Effects of Coarse-Graining on Molecular Simulation of Craze Formation in Polymer Glass

Crazing precedes the crack propagation in polymer glass and greatly increases the fracture toughness. We perform molecular dynamics simulations to study craze formation in glassy polystyrene (PS). The use of a structure-based coarse-grained (CG) model allows us to create and equilibrate a large-scale sample (approximate to 71 nm x 71 nm x 71 nm) of well-entangled PS chains with molecular weight 10 times the entanglement threshold. The back-mapping of the CG sample to the united-atom (UA) representation generates a PS sample with fine atomistic details.
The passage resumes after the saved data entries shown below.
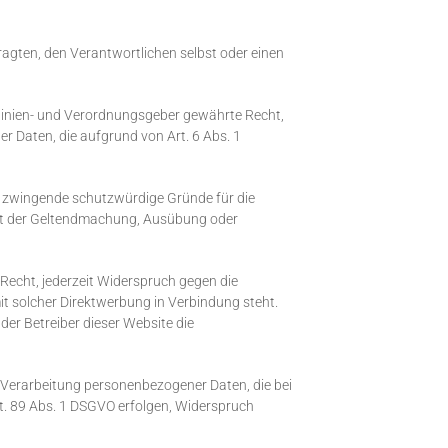
agten, den Verantwortlichen selbst oder einen
linien- und Verordnungsgeber gewährte Recht,
r Daten, die aufgrund von Art. 6 Abs. 1
en zwingende schutzwürdige Gründe für die
ient der Geltendmachung, Ausübung oder
Recht, jederzeit Widerspruch gegen die
it solcher Direktwerbung in Verbindung steht.
er Betreiber dieser Website die
e Verarbeitung personenbezogener Daten, die bei
t. 89 Abs. 1 DSGVO erfolgen, Widerspruch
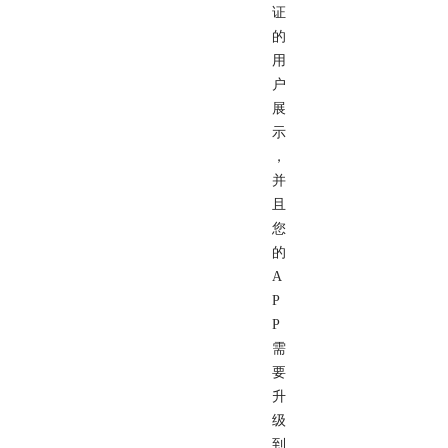
证
的
用
户
展
示
，
并
且
您
的
A
P
P
需
要
升
级
到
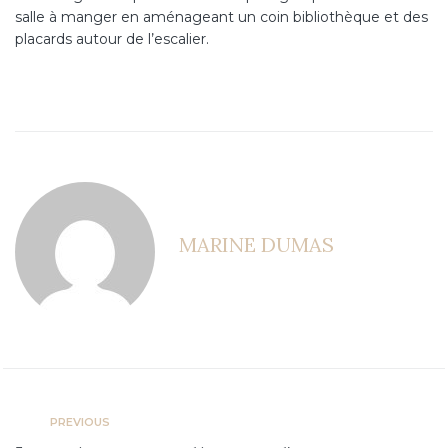
salle à manger en aménageant un coin bibliothèque et des
placards autour de l’escalier.
Accueil
L’agence
Prestations
MARINE DUMAS
Réalisations
Blog
Contact
PREVIOUS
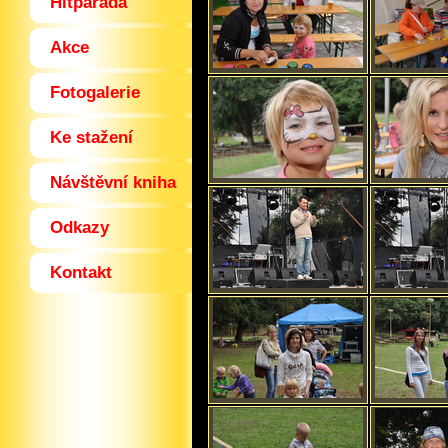
Hitparáda
Akce
Fotogalerie
Ke stažení
Návštěvní kniha
Odkazy
Kontakt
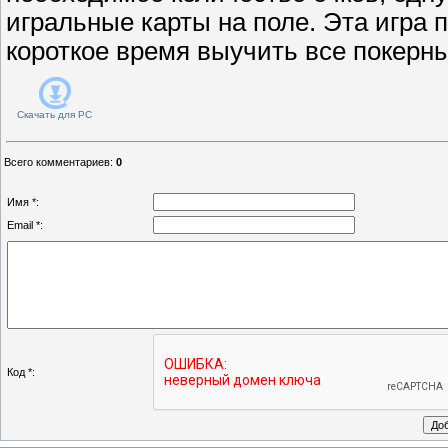
игральные карты на поле. Эта игра 
короткое время выучить все покерн
Скачать для
PC
Всего комментариев
:
0
Имя *:
Email *:
Код *:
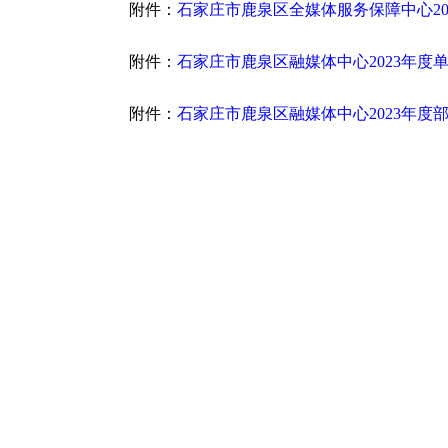
附件：
石家庄市鹿泉区全媒体服务保障中心20
附件：
石家庄市鹿泉区融媒体中心2023年度
附件：
石家庄市鹿泉区融媒体中心2023年度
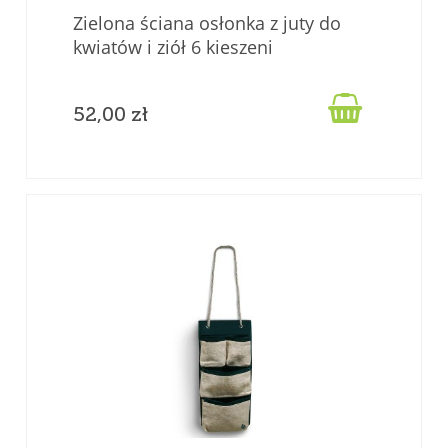
Zielona ściana osłonka z juty do
kwiatów i ziół 6 kieszeni
"JUTEWALL6" juta

52,00 zł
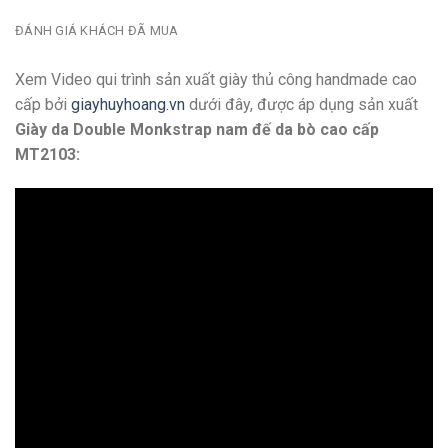
ĐÁNH GIÁ KHÁCH ĐÃ MUA
Xem Video qui trình sản xuất giày thủ công handmade cao
cấp bởi
giayhuyhoang.vn
dưới đây, được áp dụng sản xuất
Giày da Double Monkstrap nam đế da bò cao cấp
MT2103:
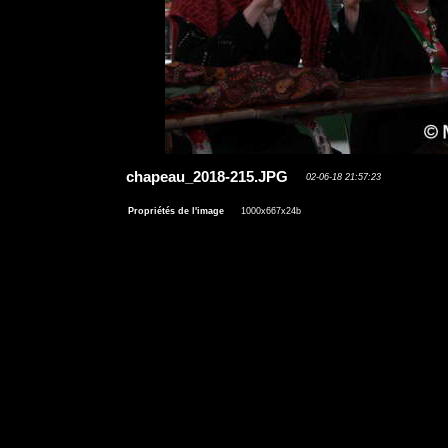
chapeau_2018-215.JPG
02-06-18 21:57:23
Propriétés de l'image
1000x667x24b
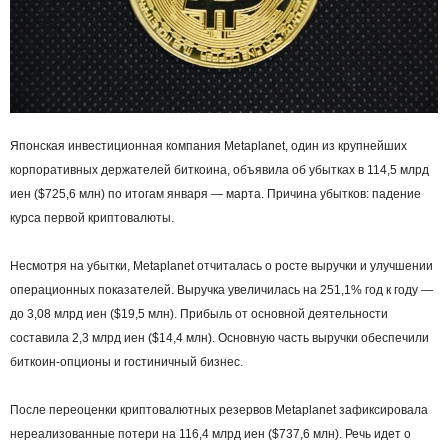
Японская инвестиционная компания Metaplanet, один из крупнейших
корпоративных держателей биткоина, объявила об убытках в 114,5 млрд
иен ($725,6 млн) по итогам января — марта. Причина убытков: падение
курса первой криптовалюты.
Несмотря на убытки, Metaplanet отчиталась о росте выручки и улучшении
операционных показателей. Выручка увеличилась на 251,1% год к году —
до 3,08 млрд иен ($19,5 млн). Прибыль от основной деятельности
составила 2,3 млрд иен ($14,4 млн). Основную часть выручки обеспечили
биткоин-опционы и гостиничный бизнес.
После переоценки криптовалютных резервов Metaplanet зафиксировала
нереализованные потери на 116,4 млрд иен ($737,6 млн). Речь идет о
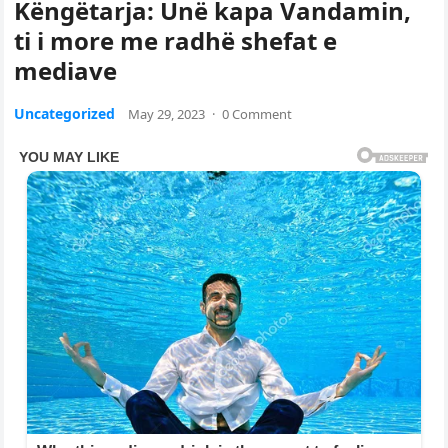
Këngëtarja: Unë kapa Vandamin,
ti i more me radhë shefat e
mediave
Uncategorized
May 29, 2023
·
0 Comment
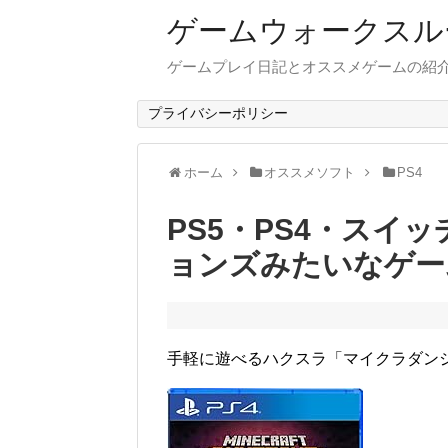
ゲームウォークスル
ゲームプレイ日記とオススメゲームの紹
プライバシーポリシー
ホーム
オススメソフト
PS4
PS5・PS4・スイ
ョンズみたいなゲー
手軽に遊べるハクスラ「マイクラダン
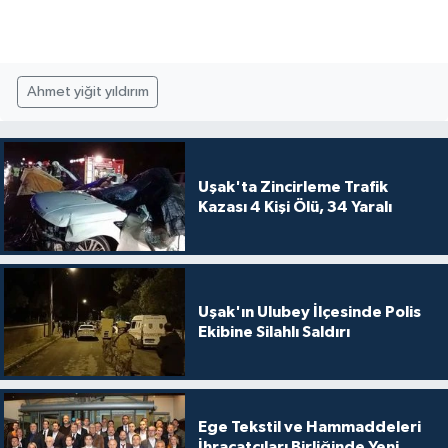
Ahmet yiğit yıldırım
Uşak'ta Zincirleme Trafik
Kazası 4 Kişi Ölü, 34 Yaralı
Uşak'ın Ulubey İlçesinde Polis
Ekibine Silahlı Saldırı
Ege Tekstil ve Hammaddeleri
İhracatçıları Birliğinde Yeni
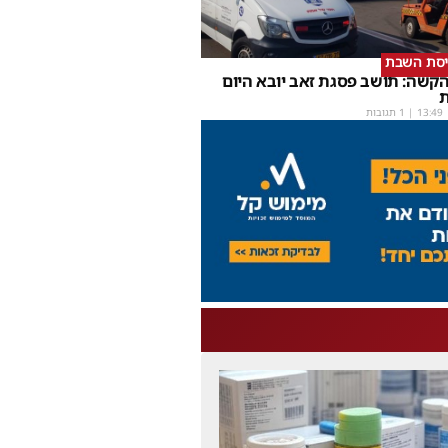
יסת השבת
קשה: תושב פסגת זאב יובא היום
ת
13:49
| 1 תגובות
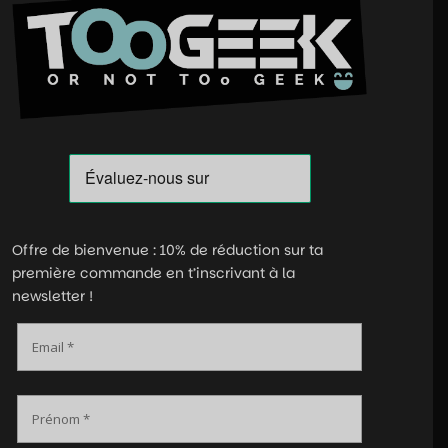
Offre de bienvenue : 10% de réduction sur ta
première commande en t’inscrivant à la
newsletter !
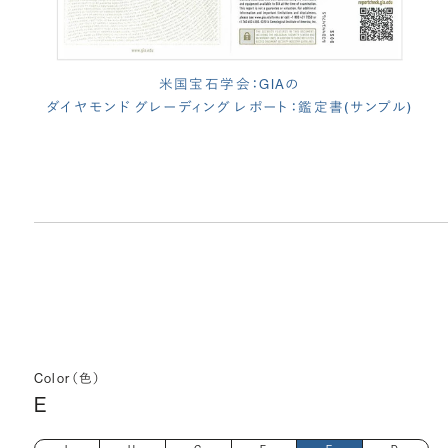
米国宝石学会：GIAの
ダイヤモンド グレーディング レポート：鑑定書(サンプル)
Color（色）
E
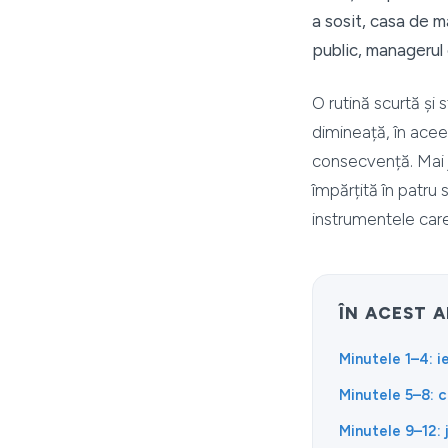
a sosit, casa de 
public, managerul 
O rutină scurtă și
dimineață, în aceea
consecvență. Mai j
împărțită în patru
instrumentele care
ÎN ACEST 
Minutele 1–4: i
Minutele 5–8: c
Minutele 9–12: 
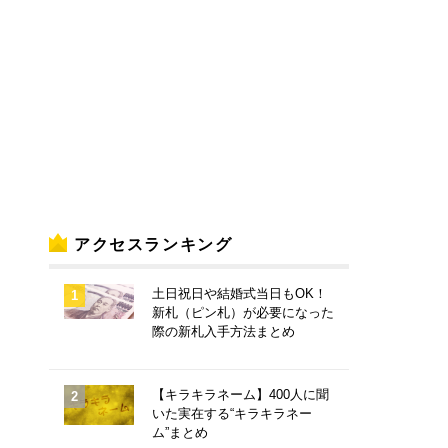
アクセスランキング
土日祝日や結婚式当日もOK！
新札（ピン札）が必要になった
際の新札入手方法まとめ
【キラキラネーム】400人に聞
いた実在する“キラキラネー
ム”まとめ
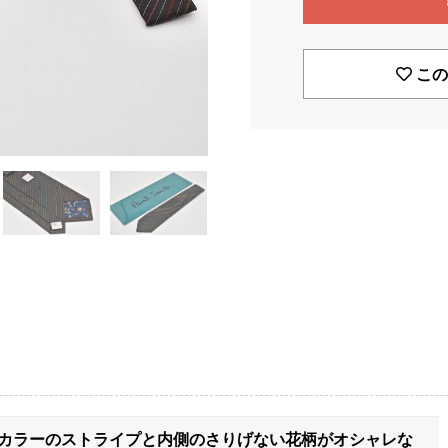
この
カラーのストライプと内側のさりげない花柄がオシャレな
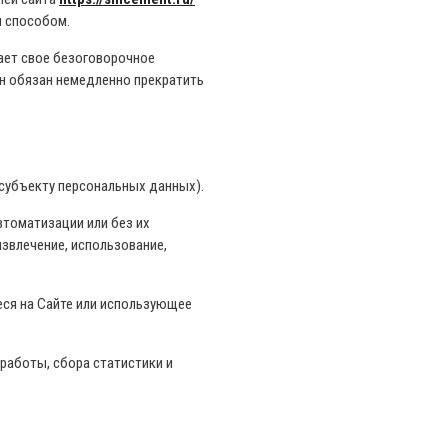
м способом.
жает свое безоговорочное
он обязан немедленно прекратить
субъекту персональных данных).
втоматизации или без их
извлечение, использование,
ся на Сайте или использующее
работы, сбора статистики и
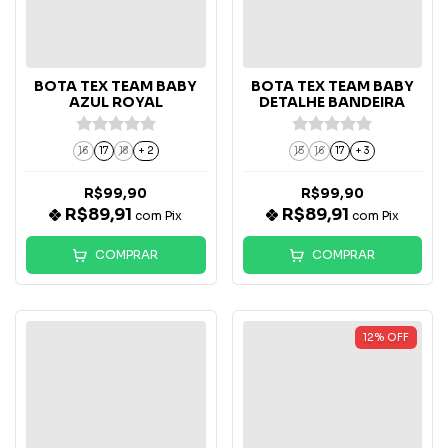
BOTA TEX TEAM BABY
BOTA TEX TEAM BABY
AZUL ROYAL
DETALHE BANDEIRA
16
17
18
+ 2
15
16
17
+ 3
R$99,90
R$99,90
R$89,91
R$89,91
com
Pix
com
Pix
COMPRAR
COMPRAR
12
%
OFF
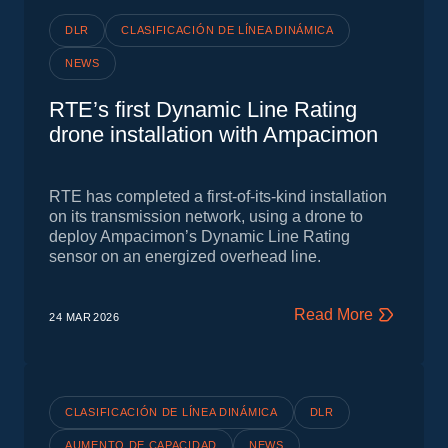
DLR
CLASIFICACIÓN DE LÍNEA DINÁMICA
NEWS
RTE’s first Dynamic Line Rating
drone installation with Ampacimon
RTE has completed a first‑of‑its‑kind installation
on its transmission network, using a drone to
deploy Ampacimon’s Dynamic Line Rating
sensor on an energized overhead line.
Read More
24 MAR
2026
CLASIFICACIÓN DE LÍNEA DINÁMICA
DLR
AUMENTO DE CAPACIDAD
NEWS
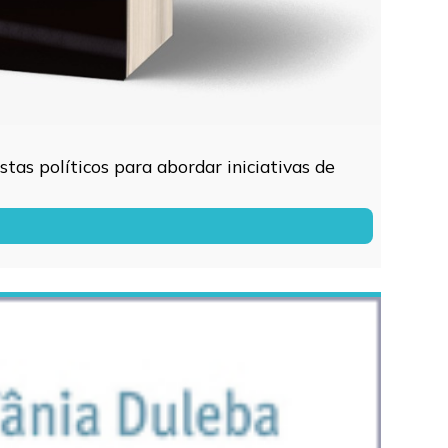
tas políticos para abordar iniciativas de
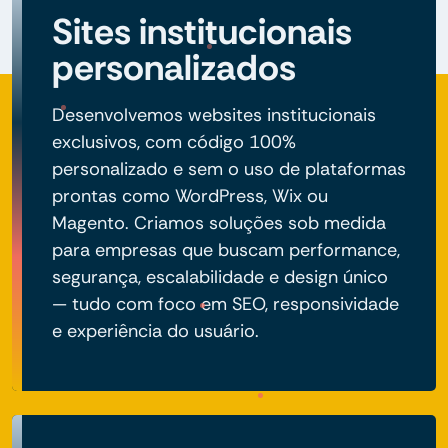
Sites institucionais
personalizados
Desenvolvemos websites institucionais
exclusivos, com código 100%
personalizado e sem o uso de plataformas
prontas como WordPress, Wix ou
Magento. Criamos soluções sob medida
para empresas que buscam performance,
segurança, escalabilidade e design único
— tudo com foco em SEO, responsividade
e experiência do usuário.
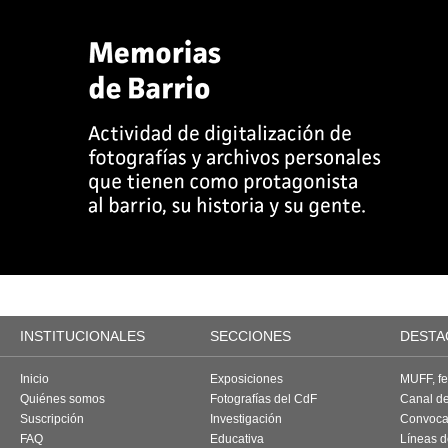
INSTITUCIONALES
SECCIONES
DESTA
Inicio
Exposiciones
MUFF, fes
Quiénes somos
Fotografías del CdF
Canal d
Suscripción
Investigación
Convoca
FAQ
Educativa
Líneas d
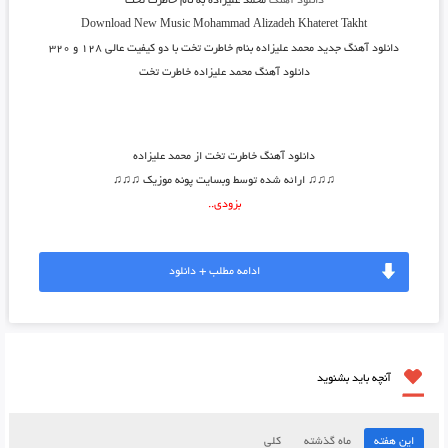
دانلود آهنگ
محمد علیزاده به نام خاطرت تخت
Download New Music
Mohammad Alizadeh
Khateret Takht
دانلود آهنگ جدید
محمد علیزاده بنام خاطرت تخت
با دو کیفیت عالی ۱۲۸ و ۳۲۰
دانلود آهنگ محمد علیزاده خاطرت تخت
دانلود آهنگ
خاطرت تخت از محمد علیزاده
♫♫♫ ارائه شده توسط وبسایت پونه موزیک ♫♫♫
بزودی..
ادامه مطلب + دانلود
آنچه باید بشنوید
این هفته
ماه گذشته
کلی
The structural features of the craze fibrils in the CG and UA simulations are almost the same, and both correlate with the underlying entanglement network as in the traditional theoretical description, reflecting the preservation of structural correlations during the coarse-graining. The stress level in the CG simulation is reduced compared with the UA simulation, as the coarse-graining with fine atomistic details removed leads to a smoother potential energy landscape for craze formation. In both CG and UA simulations, the same large fraction (70%-80%) of the stress during craze formation is dissipative stress, suggesting the coarse-graining preserves the relative contributions of the energetic and dissipative components to the overall stress. The constant drawing stress is related to the surface tension and the average spacing between craze fibrils in the simulations, as in the traditional models of crazing. We also demonstrate a scale-bridging simulation protocol where the CG simulation is used to accelerate the craze formation, and the subsequent back-mapping to the UA simulation is used to recover the stress level.